Python crawler uses Fiddler+postman+python's requests module to crawl national flags

Source: Internet
Author: User

Introduced

?? This blog will introduce a Python crawler to crawl the national flag, and the main goal is to show how to use the Post method in Python's requests module to crawl Web content.
?? In order to know the HTTP request header and the request body that the Post method needs to pass, we can use Fiddler to grab the packet and crawl the Post method in the HTTP request during the Internet. In order to verify the POST request that Fiddler crawled to, you can use postman for test validation. After testing in postman, we can use the Python request.post () method to write our crawlers.

Process

?? As a demonstration of the above process, we used the URL: http://country.911cha.com/, the page is as follows:

Enter Germany in the form and the following page jumps:

We can see that in the results of the search, German search results will appear. Click the search results, the following page:


On this page there is the flag of Germany we need. But, how to know the specific URL of the page? In other words, how to get http://country.911cha.com/GER.html?
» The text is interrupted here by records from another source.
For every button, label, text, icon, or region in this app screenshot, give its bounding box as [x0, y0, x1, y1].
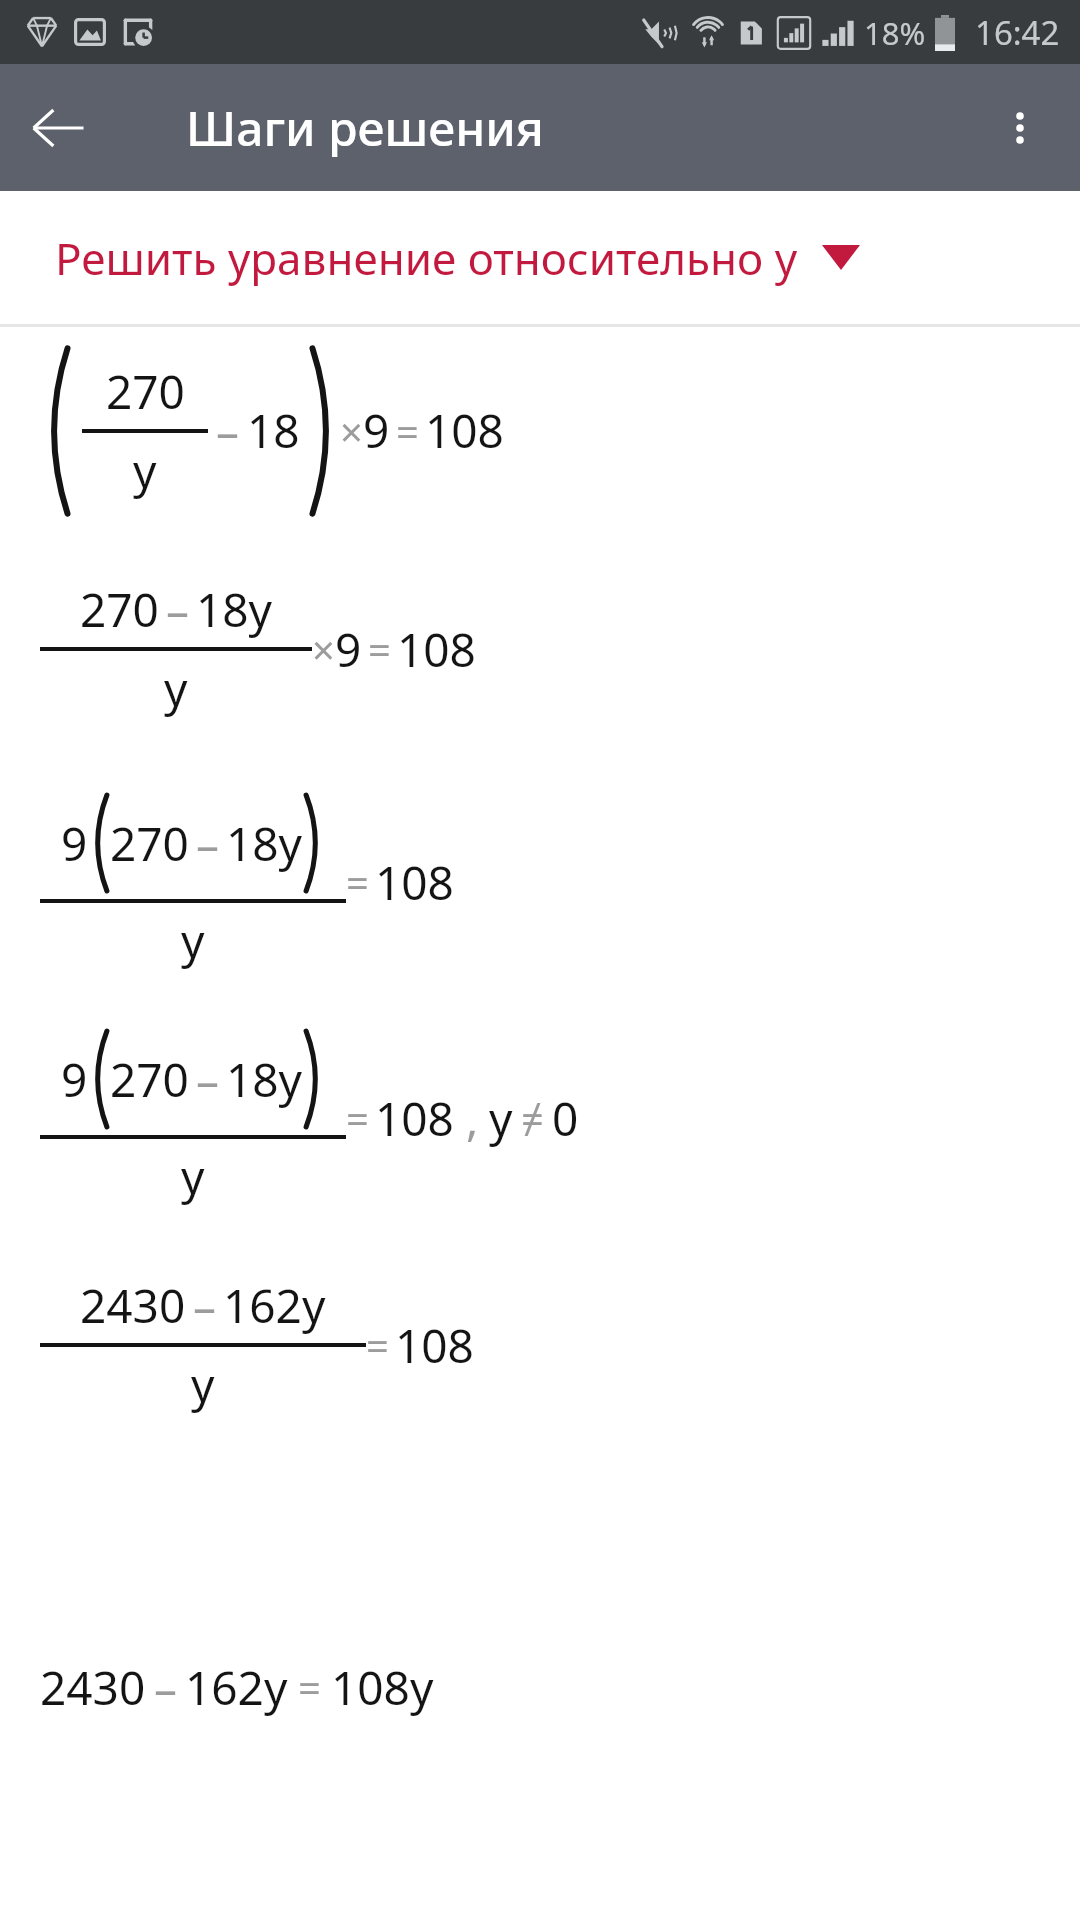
staticText: Шаги решения: [186, 95, 544, 160]
staticText: 270: [110, 812, 189, 875]
staticText: 18%: [864, 12, 926, 54]
button[interactable]: 270: [0, 534, 1080, 764]
staticText: –: [196, 812, 219, 875]
staticText: 108: [425, 399, 504, 462]
staticText: 108: [395, 1314, 474, 1377]
staticText: 108y: [331, 1656, 434, 1719]
staticText: y: [489, 1087, 513, 1150]
staticText: 108: [375, 851, 454, 914]
staticText: ×: [312, 622, 335, 676]
button[interactable]: 270: [0, 327, 1080, 534]
staticText: 9: [335, 618, 362, 681]
button[interactable]: Решить уравнение относительно y: [0, 191, 1080, 324]
staticText: y: [181, 1145, 205, 1208]
staticText: 270: [80, 578, 159, 641]
staticText: =: [396, 404, 419, 458]
staticText: 108: [375, 1087, 454, 1150]
staticText: 162y: [223, 1274, 326, 1337]
staticText: 2430: [40, 1656, 146, 1719]
staticText: 16:42: [975, 10, 1060, 55]
button[interactable]: 9: [0, 1000, 1080, 1236]
staticText: ×: [340, 404, 363, 458]
staticText: –: [193, 1274, 216, 1337]
staticText: =: [346, 1091, 369, 1145]
staticText: =: [298, 1660, 321, 1714]
staticText: 18y: [226, 1048, 303, 1111]
staticText: y: [191, 1353, 215, 1416]
staticText: 18y: [226, 812, 303, 875]
staticText: –: [216, 399, 239, 462]
button[interactable]: 9: [0, 764, 1080, 1000]
staticText: =: [368, 622, 391, 676]
staticText: ≠: [521, 1091, 544, 1145]
staticText: y: [181, 909, 205, 972]
staticText: 162y: [185, 1656, 288, 1719]
staticText: Решить уравнение относительно y: [55, 228, 798, 288]
staticText: 18y: [196, 578, 273, 641]
staticText: 0: [552, 1087, 579, 1150]
staticText: 9: [363, 399, 390, 462]
staticText: 2430: [80, 1274, 186, 1337]
staticText: 9: [61, 1048, 88, 1111]
staticText: =: [366, 1318, 389, 1372]
button[interactable]: 2430: [0, 1236, 1080, 1454]
staticText: 270: [106, 360, 185, 423]
staticText: 108: [397, 618, 476, 681]
button[interactable]: More options: [982, 90, 1058, 166]
button[interactable]: 2430: [0, 1454, 1080, 1920]
staticText: 9: [61, 812, 88, 875]
staticText: y: [133, 439, 157, 502]
staticText: 18: [247, 399, 300, 462]
staticText: ,: [466, 1087, 479, 1150]
staticText: 270: [110, 1048, 189, 1111]
staticText: =: [346, 855, 369, 909]
staticText: –: [166, 578, 189, 641]
staticText: –: [154, 1656, 177, 1719]
staticText: y: [164, 657, 188, 720]
staticText: –: [196, 1048, 219, 1111]
button[interactable]: Back: [20, 90, 96, 166]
Don't worry, in the German search results that just came out, we look at its source code, it is not difficult to find that in the HTML source code, there are things we want:

In the source code we can see "ger.html", which means that, as long as the results of the search, we can analyze the HTML source to get the search results of the connection URL, and then in the connection URL to get the country's flag. So, in this reptile, the hardest part is how to get search results? That is, the result after the submission of the form, that is, the Post method after the submission of the response. We use Fiddler to crawl The Post method.
?? We open the Fiddler and repeat the above operation, we can get the HTTP request of the process, such as:

Fiddler helped us find a POST request in the process of submitting the form, specifically analyzing the POST request with the following header:

The request body is as follows:

?? In order to verify the Fiddler fetch POST request, we need to postman to test. Before testing with postman, we need to ask: is it necessary to have all the data in the request header? The answer is no, in fact, we only need user-agent and content-type. In postman, enter the request header first, as follows:

Then enter the request body as follows:

Click the "SEND" button to get the result after the response, as follows:

OK, so we're done with the postman test.

Crawler

?? So, with this information to complete the submission of Request.post (), at the same time, with the help of BeautifulSoup to parse the page, get the national flag and complete the download. The specific Python code is as follows:

#-*-Coding:utf-8-*-import urllib.requestimport requestsfrom bs4 import beautifulsoup# function: Download flag of designated Country # parameter: Country: Country def Download_flag (Country): # request Header headers = {' user-agent ': ' mozilla/5.0 (Windows NT 10.0; WOW64) applewebkit/537.36 (khtml, like Gecko) chrome/67.0.3396.87 safari/537.36 ', ' content-type ': ' Applicat ion/x-www-form-urlencoded; Charset=utf-8 ',} # Post data = {' Q ': country} # url = ' http://country.911cha.com/' # commit P OST Request R = Requests.post (Url=url, Data=data, headers=headers) # Use BeautifulSoup to parse Web page content = BeautifulSoup (r.text  , ' lxml ') # Get search results (country) where the page address country = content.find_all (' div ', class_= ' Mcon ') [1] (' ul ') [0] (' li ') [0] (' a ') [0] link = country[' href '] #利用GET方法得到搜索国家的网页 r2 = requests.get (url= '%s/%s '% (URL, link)) # Use BeautifulSoup to parse web content =         BeautifulSoup (R2.text, ' lxml ') # Gets the picture in the Web page images = Content.find_all (' img ') # Gets the flag name of the specified country and for image in images: IF ' alt ' in IMAGE.ATTRS:IF ' flag ' in image[' Alt ']: name = image[' alt '].replace (' flag ', ') link = image[' src '] # download national flag Picture Urllib.request.urlretrieve ('%s/%s '% (URL, link), ' E://flag/%s.gif '%name) def main () : # Countries.txt stores the names of each country file = ' e://flag/countries.txt ' with open (file, ' R ') as F:counties = [_.strip (            ) for _ in F.readlines ()] # Traverse individual countries, download national flag for country in Counties:try:download_flag (country) Print ('%s ' flag downloaded successfully! '%country) except:print ('%s flag download failed ~ '%country ') main ()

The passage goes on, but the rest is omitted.